The only upside to this was that, I was still here, still living.  Did that mean there was still hope?  Probably not, at least not the same hope of some divine intervention that I had been believing in before.  This was different, this was me and all that anger that had built up because of those questions.  There was no way I was giving up this fight! I was going to fight tooth and nail for every day I could get.  I was not backing down, and I was not gonna be pulled off the stage until I was damn good and ready to leave.

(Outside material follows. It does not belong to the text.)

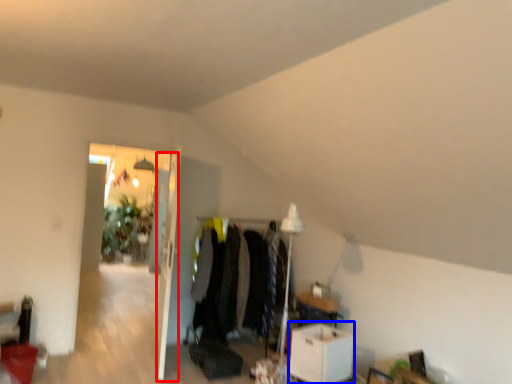 Question: Among these objects, which one is nearest to the camera, door (highlighted by a red box) or table (highlighted by a blue box)?

Choices:
 (A) door
 (B) table

Answer: (B) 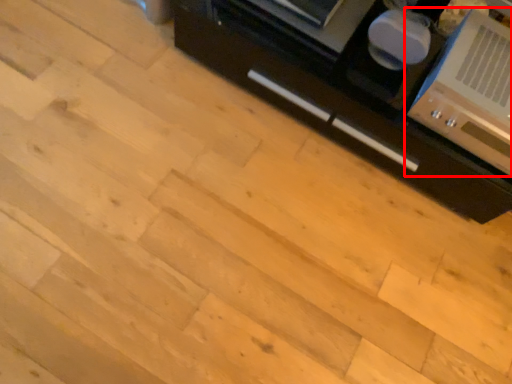 Question: From the image's perspective, what is the correct spatial positioning of home appliance (annotated by the red box) in reference to cabinetry?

Here I am, today...still fighting.  I am not actively getting treatment any more for my cancer.  No more visits to the oncologist.  Currently I'm in the wonderful hands of the Hospice team.  Fighting to gain back as much strength as I can to keep on fighting.  Some days it's easy, and some not so much.  I get frustrated with myself constantly for not being able to do the simple things that I know my body was once capable of.  I'm still a stubborn brat and think I can soldier through things without asking for help.  I learning though or at least trying to.  For now, even though it's not easy for me I do my best to just take one day at a time.  Each day I wake up and the first thing I do is thank God for letting me have another day.

Tuesday, July 4, 2017

Just A Simple Introduction

It's been quite some time since I've had the pleasure of blogging.  Life has threw me a few curves and I had to take a break.  My plans for this blog are to simply have a place to put things down for my friends and family, or anyone else who'd like to hear my story.  There will also be a few other things along the way, monthly challenges, memes, or other things that catch my interest.  This is a personal blog for fun, not profit. Hopefully I'll get things sorted soon so this will look a bit cleaner, and have a proper introduction and all that.